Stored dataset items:
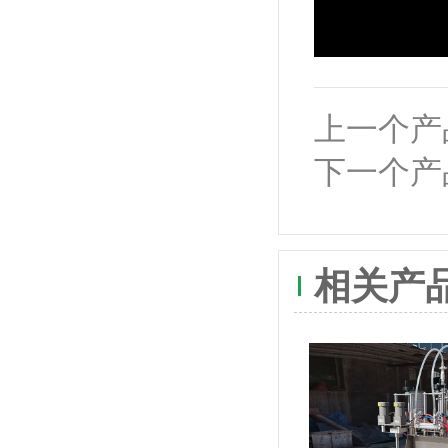
上一个产
下一个产
相关产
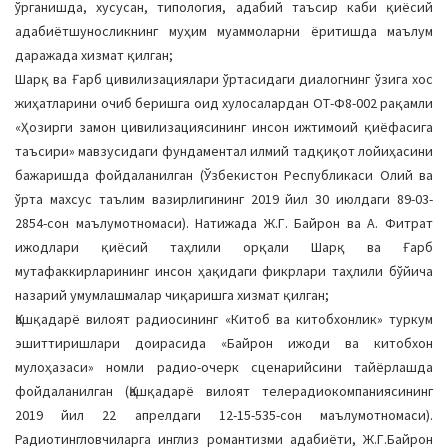
ўрганишда, хусусан, типология, адабий таъсир каби қиёсий
адабиётшуносликнинг муҳим муаммоларни ёритишда маълум
даражада хизмат қилган;
Шарқ ва Ғарб цивилизациялари ўртасидаги диалогнинг ўзига хос
жиҳатларини очиб беришга оид хулосалардан ОТ-Ф8-002 рақамли
«Ҳозирги замон цивилизациясининг инсон ижтимоий қиёфасига
таъсири» мавзусидаги фундаментал илмий тадқиқот лойиҳасини
бажаришда фойдаланилган (Ўзбекистон Республикаси Олий ва
ўрта махсус таълим вазирлигининг 2019 йил 30 июлдаги 89-03-
2854-сон маълумотномаси). Натижада Ж.Г. Байрон ва А. Фитрат
ижодлари қиёсий таҳлили орқали Шарқ ва Ғарб
мутафаккирларининг инсон ҳақидаги фикрлари таҳлили бўйича
назарий умумлашмалар чиқаришга хизмат қилган;
Қашқадарё вилоят радиосининг «Китоб ва китобхонлик» туркум
эшиттиришлари доирасида «Байрон ижоди ва китобхон
мулоҳазаси» номли радио-очерк сценарийсини тайёрлашда
фойдаланилган (Қашқадарё вилоят телерадиокомпаниясининг
2019 йил 22 апрелдаги 12-15-535-сон маълумотномаси).
Радиотингловчиларга инглиз романтизми адабиёти, Ж.Г.Байрон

Problem: In the records above, locate the lines holding the word "хизмат". Copy each of them.

Output of the task:
даражада хизмат қилган;
назарий умумлашмалар чиқаришга хизмат қилган;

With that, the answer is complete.